The applicant submitted that the unchallenged evidence of AW1, Brian Musis, was that the applicant was registered as a company limited by guarantee and that its assets do not confer private benefit to any person and strictly not for profit. The applicant submitted that the evidence before the tribunal showed that the applicant is an open registered association of Human Rights Management Practitioners for both the private and public entities and affiliated to the World Federation of People Management (WFPMA), the African Federation of Human Resource Management Association (AFHRMA) and the Federation of Uganda Employees (FUE).
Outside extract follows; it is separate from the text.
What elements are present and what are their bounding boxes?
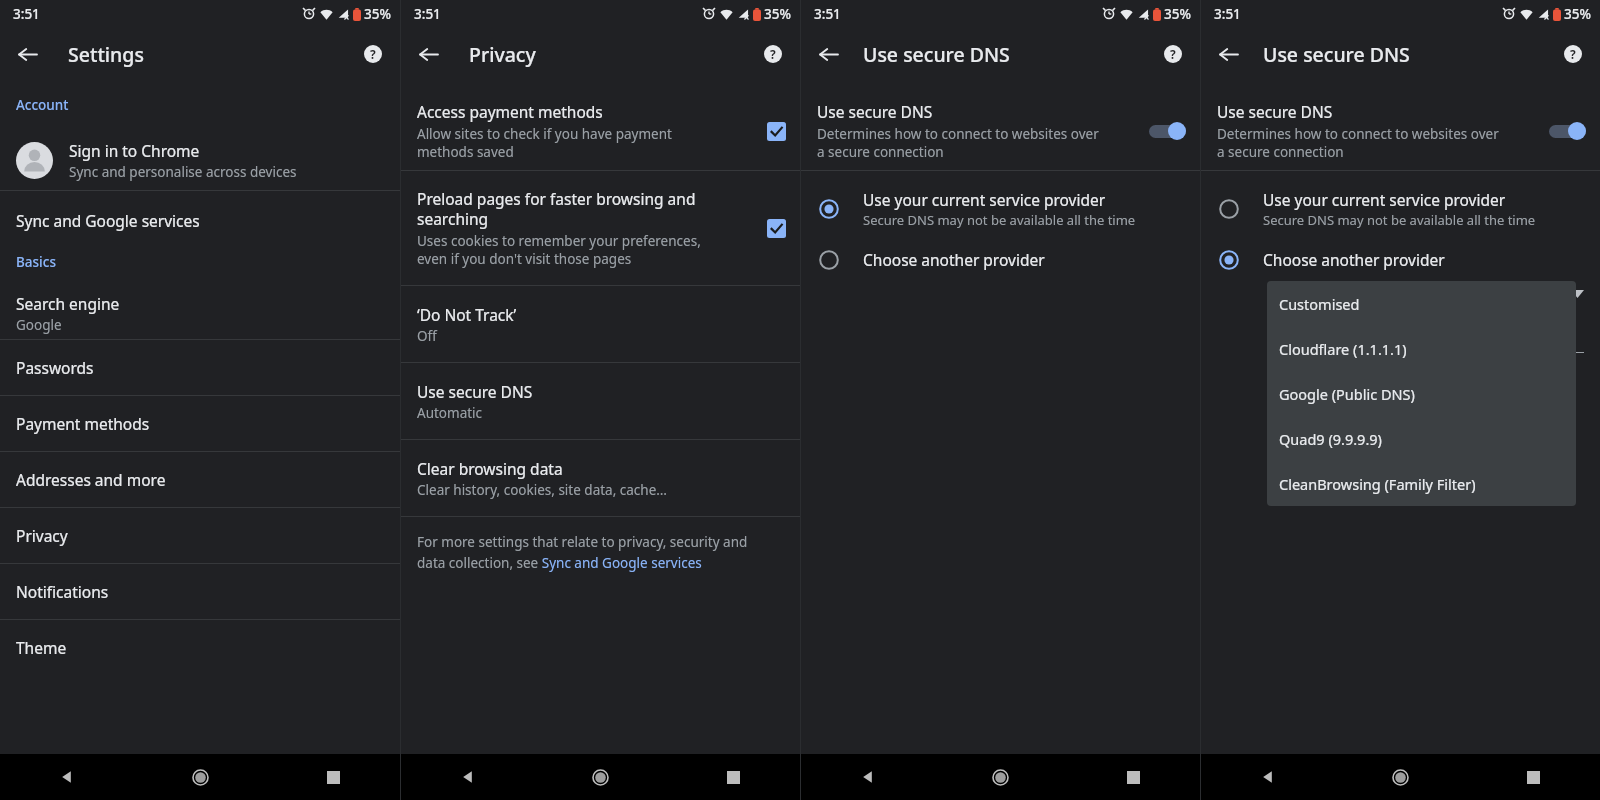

The applicant submitted further that it was set up to promote the development of Human Resources Management in the commerce, industry, trade, government, para government, voluntary organizations among others; to foster and maintain high professional standards among Human Resource practitioners; to organize meetings, tours, lectures, discussions, conferences and seminars for practitioners to enable them exchange views, ideas, experiences, information all in the interest if the profession.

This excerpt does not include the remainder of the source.